Collected data:
######

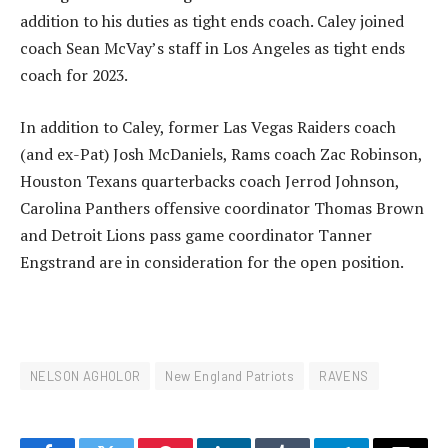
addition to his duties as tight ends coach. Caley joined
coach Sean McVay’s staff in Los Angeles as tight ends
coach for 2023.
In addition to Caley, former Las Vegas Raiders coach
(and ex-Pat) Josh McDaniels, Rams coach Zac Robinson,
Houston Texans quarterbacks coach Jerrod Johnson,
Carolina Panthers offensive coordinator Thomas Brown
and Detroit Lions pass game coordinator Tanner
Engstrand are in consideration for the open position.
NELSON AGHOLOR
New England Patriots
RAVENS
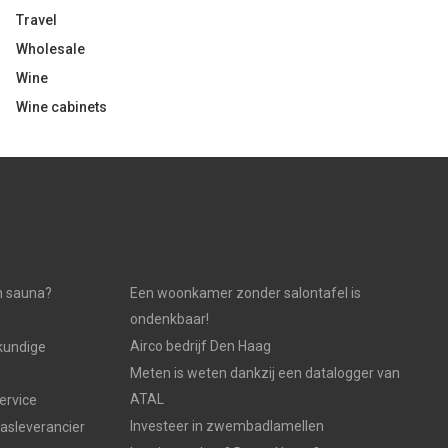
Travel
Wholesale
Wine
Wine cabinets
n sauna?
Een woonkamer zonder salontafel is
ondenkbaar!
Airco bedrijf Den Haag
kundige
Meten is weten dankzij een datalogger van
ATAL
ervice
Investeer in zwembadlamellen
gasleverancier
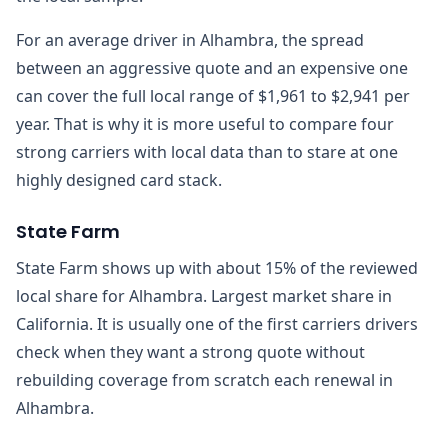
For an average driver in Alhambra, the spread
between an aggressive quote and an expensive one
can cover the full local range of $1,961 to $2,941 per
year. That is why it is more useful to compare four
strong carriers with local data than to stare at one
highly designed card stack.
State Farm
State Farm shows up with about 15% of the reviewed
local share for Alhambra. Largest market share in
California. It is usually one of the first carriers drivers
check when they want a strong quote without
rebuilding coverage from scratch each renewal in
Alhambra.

######

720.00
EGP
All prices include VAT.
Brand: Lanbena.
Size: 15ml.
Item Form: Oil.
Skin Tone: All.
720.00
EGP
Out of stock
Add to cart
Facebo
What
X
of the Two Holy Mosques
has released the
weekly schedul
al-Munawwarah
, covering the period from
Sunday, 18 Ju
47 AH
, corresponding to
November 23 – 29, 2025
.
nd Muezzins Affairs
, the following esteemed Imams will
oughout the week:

######

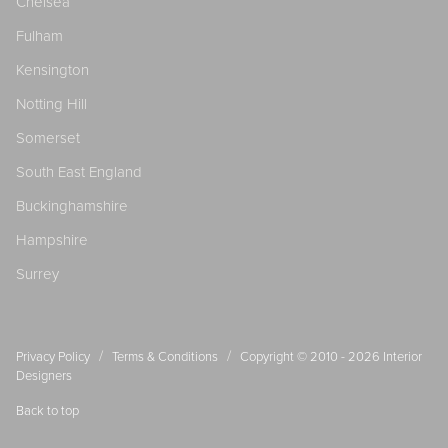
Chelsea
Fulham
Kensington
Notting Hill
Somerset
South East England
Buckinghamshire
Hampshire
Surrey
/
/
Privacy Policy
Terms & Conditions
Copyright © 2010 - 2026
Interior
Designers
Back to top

######

**What you are asked to do**
Filter the entries above down to the lines containing the word "State".

**Output of the exercise**
State Farm
State Farm shows up with about 15% of the reviewed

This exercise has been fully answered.